|
Философы Древней Греции - Аристотель - Никомахова этика - Страница 42 |
Ведь как
мы знаем, [источник мужества] - это скорее [нравственные] устои, так как при
подготовленности [мужества] меньше. При опасностях, известных заранее, выбор
можно сделать по расчету и рассуждению, но при внезапных - согласно устоям.

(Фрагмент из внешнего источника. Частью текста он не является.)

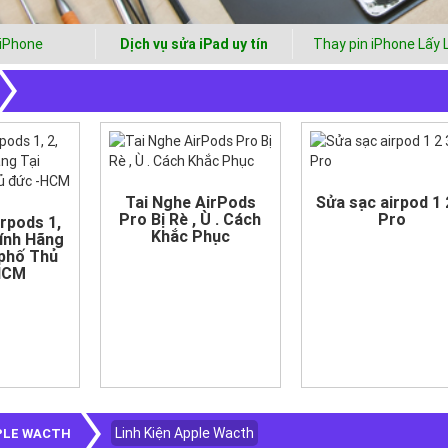
 iPhone
Dịch vụ sửa iPad uy tín
Thay pin iPhone Lấy 
Tai Nghe AirPods
Sửa sạc airpod 1 
Pro Bị Rè , Ù . Cách
Pro
irpods 1,
Khắc Phục
hính Hãng
 phố Thủ
HCM
Linh Kiện Apple Wacth
PPLE WACTH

Мужественными кажутся и те, кто не ведает об опасности, и они очень
похожи на самонадеянных, однако хуже последних, потому что не имеют [высокой
само]оценки (axioma), а те имеют. Именно в силу такой [самооценки
самонадеянные] известный срок держатся, те же, кто - в силу заблуждения,
поняв, что [дела обстоят] иначе, чем они предполагали, обращаются в бегство,
как и произошло с аргивянами, которые напали на лакедемонян, думая, что это
сикионцы.
Итак, сказано и о том, каковы разновидности мужественных, и о том, кого
принято считать мужественными.
12 (IX). Мужество связано с тем, что внушает отвагу и страх, но оно
связано с тем и другим не одинаково, но больше - со страшным. В самом деле,
кто невозмутим в опасностях и ведет себя как должно, более мужествен, чем
тот, кто мужествен при обстоятельствах, придающих отваги. Как уже было
сказано, мужественными почитаются за [стойкое] перенесение страданий. Вот
почему мужество сопряжено со страданиями и ему по праву воздают хвалу; в
самом деле, переносить страдания тяжелей, чем воздерживаться от
удовольствий.
Впрочем, цель, достигнутая мужеством, пожалуй, доставляет удовольствие,
но она не видна за тем, что вокруг, как бывает хотя бы на гимнастических
состязаниях; цель кулачных бойцов, ради которой [бьются}, - венок и честь -
доставляет удовольствие, но получать удары больно, раз плоть живая, и
доставляет страдания, как и всякое напряжение; и вот, поскольку этого много,
а то, ради чего [состязаются], незначительно, кажется, что у них нет
никакого удовольствия. Если так и с мужеством, значит, смерть и раны
принесут мужественному страдания, причем против его воли, но он вынесет их,
так как это прекрасно и так как не вынести позорно. И чем в большей степени
он обладает всей добродетелью и чем он счастливее, тем больше он будет
страдать, умирая, ведь такому человеку в высшей степени стоит жить и он
лишает себя величайших благ сознательно, а это мучительно (lyperon). Но он
от этого ничуть не менее мужествен, а, может быть, даже более, потому что
столь [великим благам] предпочитает нравственно прекрасный [поступок] на
войне. Да и не для всех добродетелей удовольствие от их проявления имеет
место, разве только в той мере, в какой достигается цель. Но ничто не
мешает, наверное, чтобы самыми лучшими воинами были не такие, а менее
мужественные люди, которые, однако, не имеют никакого другого блага; ведь
они готовы к риску и меняют жизнь на ничтожную наживу.
Итак, будем считать, что о мужестве сказано, и не трудно понять из
сказанного, в чем его суть по крайней мере в общих чертах.
13 (X). После этой добродетели поговорим о благоразумии, ведь [мужество
и благоразумие] - добродетели частей [души], не обладающих суждением.